Would more signage or other changes to the configuration of the bike lane help? Counselman doesn’t think so.
“Some suggest bike lanes should be on the curb side of parked cars, separated from traffic, but that would just make matters far worse at the intersections, and driveways, where most crashes, like this one, happen,” Counselman said. “It’s the same (as the) problem of biking on the sidewalk — drivers just can’t see you when you shoot out into an intersection from behind parked cars. Yes it works in Amsterdam… but we’re not even close to their ethic of driver responsibility.”
Some cyclists conclude that the solution is simple : ride more defensively and don’t use the bike lanes, but instead “take the road,” in other words, ride in the traffic lane where the cars are and count on them to give you space.
Others point out that there is a law that requires a cyclist to use lanes where they exist, leaving them no good options.
“Now personally, I no longer feel safe taking the designated bike lane after nearly being sideswiped on multiple occasions, however the law holds that a cyclist must occupy the bicycle lane when it is present,” Lueck said.
As Silldorf sees it, greater awareness and acceptance of cyclists and their rights to be on the road is the most meaningful long-term way to make streets safer for bike riders.
“One of the things we’ve been working on is bike-safety information that the MVA is going to include in the material they give applicants for Maryland drivers’ licenses,” she said.
“There needs to be much more awareness “of the rules governing how we share the roads with each other,” she said, arguing that police have an inherent “statistically-proven” tendency to hold motorists blameless in car-bike crashes and “this needs to stop.”

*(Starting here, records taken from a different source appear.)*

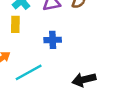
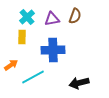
blue cross: (53, 40) -> (53, 50), size x1.6

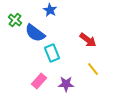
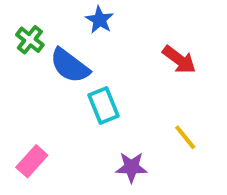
red arrow: (88, 40) -> (179, 60), moved
pink rectangle: (39, 81) -> (32, 161), moved

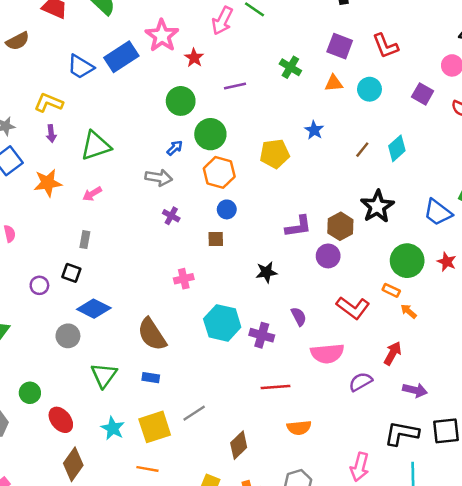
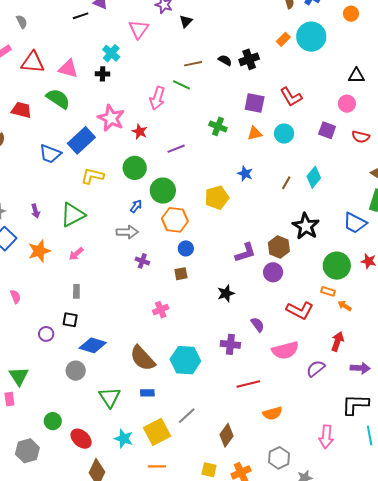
yellow L-shape: (49, 103) -> (92, 176), moved
cyan hexagon: (222, 323) -> (185, 360), moved

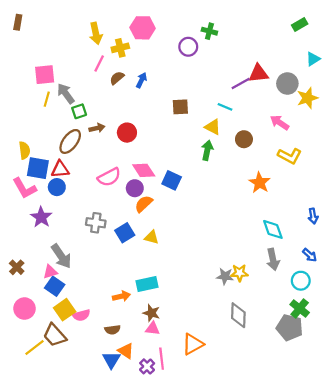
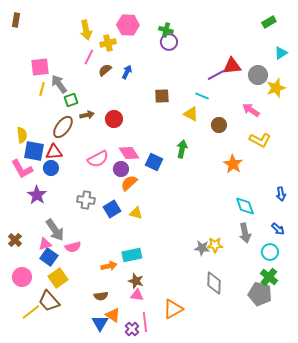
green cross: (209, 31) -> (166, 30), moved
green arrow: (207, 150) -> (182, 149), moved
pink semicircle: (81, 315) -> (73, 247), moved

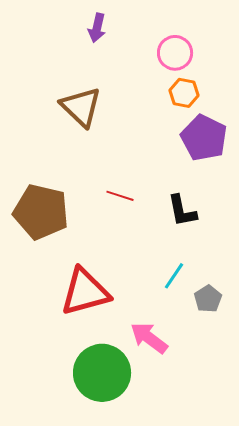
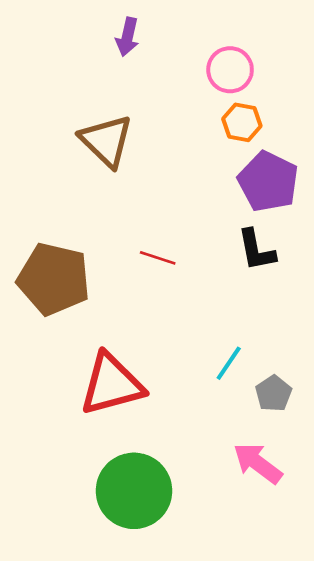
black L-shape: (182, 211) -> (256, 250), moved
pink arrow: (149, 338) -> (258, 463), moved

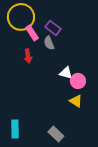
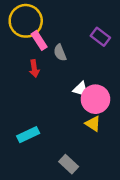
purple rectangle: (53, 28) -> (100, 37), moved
pink circle: (78, 81) -> (95, 99), size x1.5
cyan rectangle: (15, 129) -> (28, 135), moved, turned 66

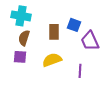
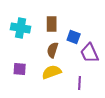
brown rectangle: (54, 32) -> (52, 24), moved
brown semicircle: (24, 38) -> (53, 50), moved

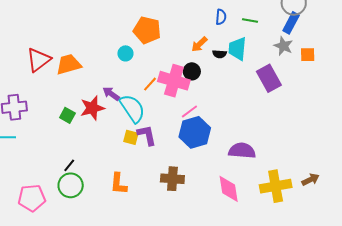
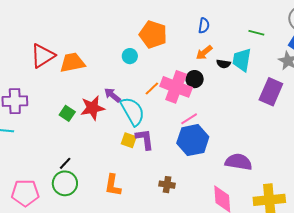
blue semicircle: (221, 17) -> (204, 26), moved
purple rectangle: (269, 78) -> (271, 92), turned 48
brown cross: (172, 179) -> (167, 185), size x0.7

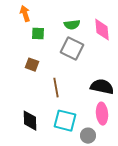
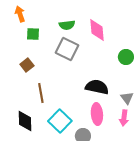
brown square: (32, 65) -> (27, 65), turned 32
brown line: (56, 88) -> (41, 93), moved
cyan square: (65, 121) -> (60, 121), turned 30

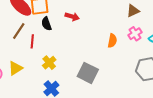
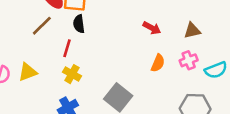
red arrow: (72, 17) -> (152, 28), moved
red line: (32, 41) -> (67, 48), moved
yellow cross: (49, 63) -> (72, 74), turned -32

Whatever the solution, it’s clearly a problem that many cities with traditionally-laid-out streets and still-evolving bike cultures have not solved, with tragic results.
This video from a D.C committee hearing on bicycle and pedestrian safety earlier this month includes heartbreaking testimony from the mother of bike crash fatality Alice Swanson who like, Krasnopoler, was riding legally in the bike lane.
Two relevant posts from Baltimore Spokes, which is calling on readers to complain to Mayor Stephanie Rawlings-Blake about the handling of the Krasnopoler case.
* Their guidance (based on Maryland law) submitted to MVA for inclusion in the next Drivers’ Handbook:
“Never make a right turn from a through lane immediately after passing a bike on a shoulder or bike lane. Doing so is as dangerous as turning right from the left lane after passing a car on your right, so stay behind the bicycle. Try to avoid any chance that a bicycle will be to your right or in your right blind spot when you turn right. Before starting a right turn, move as far to the right as practicable within the bike lane, shoulder, or right turn lane. ”
* A provision of Baltimore City’s “Cyclists Bill of Rights,” passed by the City Council:
“3. Cyclists have the right to the full support of educated law enforcement.”